KJIPUKTUK (Halifax) – Yesterday, I went to a local Tim Horton’s.
I wanted to find out if anything had changed since my article three years ago here.
At that time, I found out that at least one Tim’s location didn’t give the workers the requisite 3 minutes off at 11 in the morning to commemorate Remembrance Day.
The three minutes off is part of the punitive Remembrance Day Act in Nova Scotia. The Act also demands that every shop, supermarket, service, and store close for the day. However, businesses which are closed do not have to pay their workers a cent of pay for the holiday. And for Tim’s and other restaurants or bars that are allowed to remain open, staff work at regular pay and are allowed off another day off with pay. But before you get too excited, know that to get another day off with pay, the employee has to have worked for pay for 15 of the last 30 days. So employers make sure to schedule staff for Remembrance Day who have worked less than 15 days in the last month. Read my article here.
Well this Remembrance Day when I visited a local Tim’s, I met the manager, a pleasant and lively woman. She assured me she had signs ready to post and planned to close the drive-thru window just before 11.
Sure enough, she taped signs to the glass doors, and one to the drive-thru window. It was particularly outrageous to see these words on the signs: “…Remember all of the men and women who sacrificed their lives for our freedom.” Really? What freedom? Somehow it’s OK to insist — as the Americans falsely do –when they claim they fought for everyone else’s freedom.

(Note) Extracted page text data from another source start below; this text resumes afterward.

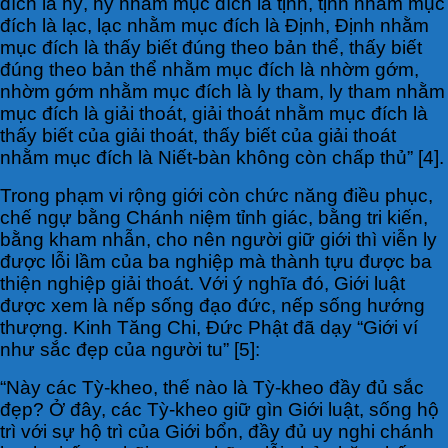
đích là hỷ, hỷ nhằm mục đích là tịnh, tịnh nhằm mục
đích là lạc, lạc nhằm mục đích là Định, Định nhằm
mục đích là thấy biết đúng theo bản thể, thấy biết
đúng theo bản thể nhằm mục đích là nhờm gớm,
nhờm gớm nhằm mục đích là ly tham, ly tham nhằm
mục đích là giải thoát, giải thoát nhằm mục đích là
thấy biết của giải thoát, thấy biết của giải thoát
nhằm mục đích là Niết-bàn không còn chấp thủ” [4].
Trong phạm vi rộng giới còn chức năng điều phục,
chế ngự bằng Chánh niệm tỉnh giác, bằng tri kiến,
bằng kham nhẫn, cho nên người giữ giới thì viễn ly
được lỗi lầm của ba nghiệp mà thành tựu được ba
thiện nghiệp giải thoát. Với ý nghĩa đó, Giới luật
được xem là nếp sống đạo đức, nếp sống hướng
thượng. Kinh Tăng Chi, Đức Phật đã dạy “Giới ví
như sắc đẹp của người tu” [5]:
“Này các Tỳ-kheo, thế nào là Tỳ-kheo đầy đủ sắc
đẹp? Ở đây, các Tỳ-kheo giữ gìn Giới luật, sống hộ
trì với sự hộ trì của Giới bổn, đầy đủ uy nghi chánh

The manager corralled the handful of workers to stand behind the till, hands clasped neatly in front of them. For three minutes, a tinny version of the Last Post blared from someone’s iphone.
True no one had to serve a customer; true the employees stopped pouring hot drinks, squirting cream and grabbing donuts. However I must have been dreaming if I thought management would allow even a second in that three minutes for a staff member to sit down and gulp a coffee. They weren’t even allowed to stand and drink one.